There’s a very specific category of artist that I have a particular problem with in this contest, and Hooverphonic is pretty much the entirety of that category.
I mean, I’m not saying they’re an complete category of ugh in their own right… yet… but they give me such an overwhelming vibe of Your job as a jurist, or a televoter, or a humble scribe, is to sit down, shut up, admire us and then confirm through word and placing us at 1 not 26 on your voting sheet, HILDA, what we already know which is that we are SUPREMELY TALENTED ARTISTS and have just delivered a BRILLIANT SONG.
OK, I might slightly be putting words in their mouths – little bit – maybe – but they’re not making a big blip on my humilityometer and they’re not putting a smile on my face.
The Wrong Place is… I mean, it’s a good song. I do find myself humming it at inconvenient moments, it’s a hooky little thing, but – crucially – I don’t actually like it.

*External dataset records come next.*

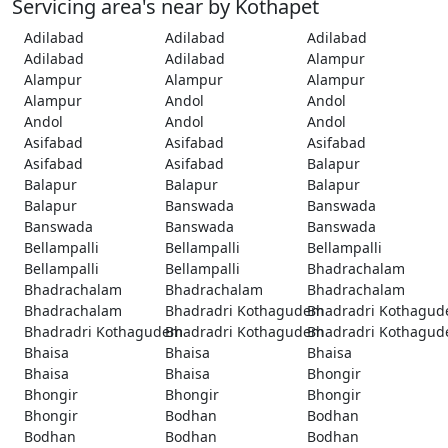
Servicing area's near by Kothapet
Adilabad
Adilabad
Adilabad
Adilabad
Adilabad
Alampur
Alampur
Alampur
Alampur
Alampur
Andol
Andol
Andol
Andol
Andol
Asifabad
Asifabad
Asifabad
Asifabad
Asifabad
Balapur
Balapur
Balapur
Balapur
Balapur
Banswada
Banswada
Banswada
Banswada
Banswada
Bellampalli
Bellampalli
Bellampalli
Bellampalli
Bellampalli
Bhadrachalam
Bhadrachalam
Bhadrachalam
Bhadrachalam
Bhadrachalam
Bhadradri Kothagudem
Bhadradri Kothagu
Bhadradri Kothagudem
Bhadradri Kothagudem
Bhadradri Kothagu
Bhaisa
Bhaisa
Bhaisa
Bhaisa
Bhaisa
Bhongir
Bhongir
Bhongir
Bhongir
Bhongir
Bodhan
Bodhan
Bodhan
Bodhan
Bodhan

I’ve checked the rules thoroughly, I am definitely allowed to recognise a good song but not enjoy it for utterly irrational reasons. I am then, furthermore, fully authorised to not vote for that good song. And I’m not going to be voting for this one.
Nick’s score: 2/10
Last year’s artists who were invited to make a return in 2021 have handled it in a variety of ways. Some have done their same shtick better – or worse – than before, some have done a complete gearshift and you’d barely know you’re listening to the same performer.
Victoria has done something a little more unusual, and it slightly worries me. The shtick is the same, but putting out six candidate songs and then listening to feedback and then deciding one which is the entry is… odd.
Of course, the simple explanation is “Why take the earnings from one song streamed a million times when you can have six streamed a quarter of a million each?” Numbers are of course, entirely fabricated for illustrative purposes – but you see my point.
The deeper, more worrying explanation is “Not a single one of these songs has even made me, the performer, leap out of my chair and shout THAT ONE!”. It might betray a lack of confidence in the material – certainly to my ear the genuinely clever wordplay and sadpositivity of Growing Up Is Getting Old still fails the lightning-in-a-bottle test that she aced with Tears Getting Sober.
I’ll always give Bulgaria’s chances in the modern contest due respect, they barely get out of bed for anything less than top 10 these days, but I reckon top 10 might be the limit of the ambitions for this one.